PROBLEM TO SOLVE: Include the line with "przez osiem godzin" and every line before it in the entries below, echoed exactly, but not the pictures.

LISTED RECORDS:
--- --- ---
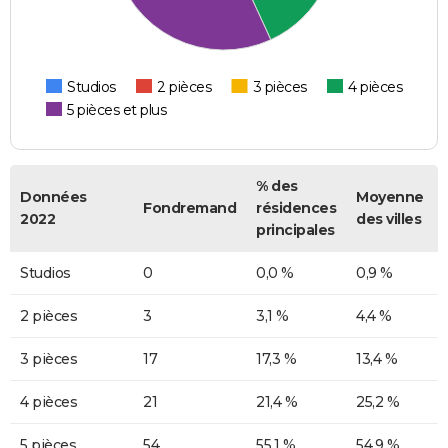
Studios
2 pièces
3 pièces
4 pièces
5 pièces et plus
% des
Données
Moyenne
Fondremand
résidences
2022
des villes
principales
Studios
0
0,0 %
0,9 %
2 pièces
3
3,1 %
4,4 %
3 pièces
17
17,3 %
13,4 %
4 pièces
21
21,4 %
25,2 %
5 pièces
54
55,1 %
54,9 %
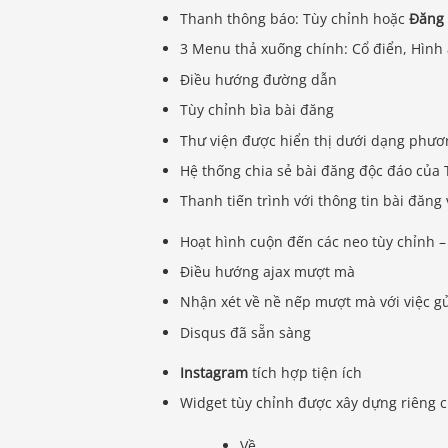
Thanh thông báo: Tùy chỉnh hoặc
Đăng 
3 Menu thả xuống chính: Cổ điển, Hình
Điều hướng đường dẫn
Tùy chỉnh bìa bài đăng
Thư viện được hiển thị dưới dạng phươn
Hệ thống chia sẻ bài đăng độc đáo của
Thanh tiến trình với thông tin bài đăng
Hoạt hình cuộn đến các neo tùy chỉnh 
Điều hướng ajax mượt mà
Nhận xét về nề nếp mượt mà với việc g
Disqus đã sẵn sàng
Instagram
tích hợp tiện ích
Widget tùy chỉnh được xây dựng riêng 
Về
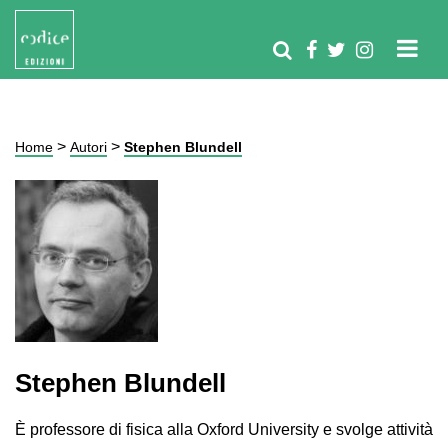
>
>
Home
Autori
Stephen Blundell
Stephen Blundell
È professore di fisica alla Oxford University e svolge attività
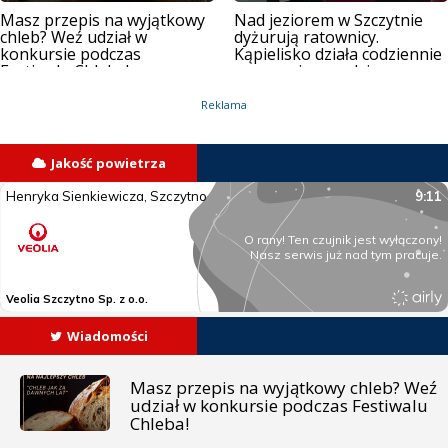
Masz przepis na wyjątkowy
Nad jeziorem w Szczytnie
chleb? Weź udział w
dyżurują ratownicy.
konkursie podczas
Kąpielisko działa codziennie
Festiwalu Chleba!
przez osiem godzin
Reklama
Jakość powietrza
Wiadomości
Masz przepis na wyjątkowy chleb? Weź
udział w konkursie podczas Festiwalu
Chleba!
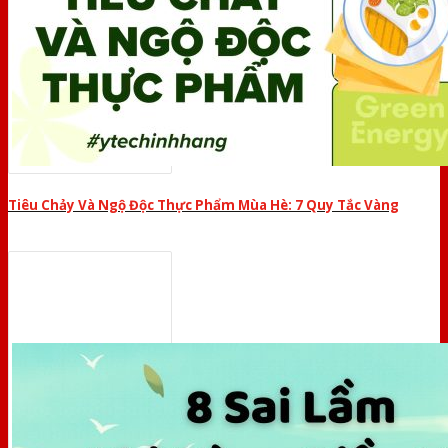
Tiêu Chảy Và Ngộ Độc Thực Phẩm Mùa Hè: 7 Quy Tắc Vàng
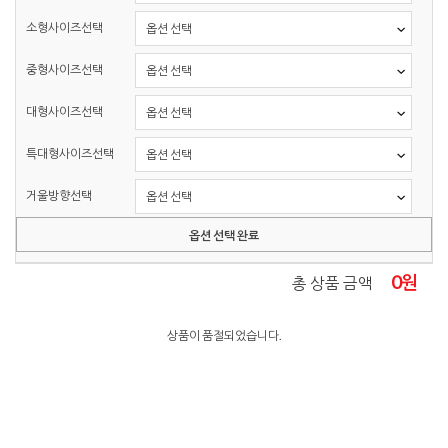
소형사이즈선택
중형사이즈선택
대형사이즈선택
특대형사이즈선택
거울방향선택
옵션 선택 완료
0
원
총 상품 금액
상품이 품절되었습니다.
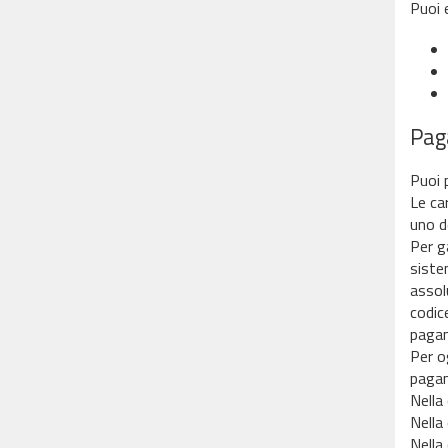
Puoi 
Pag
Puoi 
Le ca
uno d
Per g
siste
assol
codic
pagam
Per o
pagam
Nella
Nella
Nella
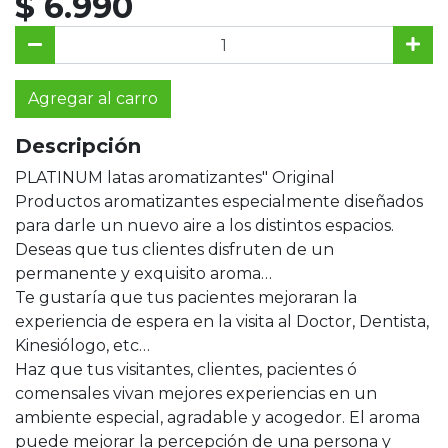
$ 6.990
Agregar al carro
Descripción
PLATINUM latas aromatizantes" Original
Productos aromatizantes especialmente diseñados
para darle un nuevo aire a los distintos espacios.
Deseas que tus clientes disfruten de un
permanente y exquisito aroma…
Te gustaría que tus pacientes mejoraran la
experiencia de espera en la visita al Doctor, Dentista,
Kinesiólogo, etc…
Haz que tus visitantes, clientes, pacientes ó
comensales vivan mejores experiencias en un
ambiente especial, agradable y acogedor. El aroma
puede mejorar la percepción de una persona y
--- --- ---
RESULT OF THIS TASK:
Studios
2 pièces
3 pièces
4 pièces
5 pièces et plus
% des
Données
Moyenne
Fondremand
résidences
2022
des villes
principales
Studios
0
0,0 %
0,9 %
2 pièces
3
3,1 %
4,4 %
3 pièces
17
17,3 %
13,4 %
4 pièces
21
21,4 %
25,2 %
5 pièces
54
55,1 %
54,9 %
Thanh thông báo: Tùy chỉnh hoặc
Đăng 
3 Menu thả xuống chính: Cổ điển, Hình
Điều hướng đường dẫn
Tùy chỉnh bìa bài đăng
Thư viện được hiển thị dưới dạng phươn
Hệ thống chia sẻ bài đăng độc đáo của
Thanh tiến trình với thông tin bài đăng
Hoạt hình cuộn đến các neo tùy chỉnh 
Điều hướng ajax mượt mà
Nhận xét về nề nếp mượt mà với việc g
Disqus đã sẵn sàng
Instagram
tích hợp tiện ích
Widget tùy chỉnh được xây dựng riêng 
Về
>
>
Home
Autori
Stephen Blundell
Stephen Blundell
È professore di fisica alla Oxford University e svolge attività
Masz przepis na wyjątkowy
Nad jeziorem w Szczytnie
chleb? Weź udział w
dyżurują ratownicy.
konkursie podczas
Kąpielisko działa codziennie
Festiwalu Chleba!
przez osiem godzin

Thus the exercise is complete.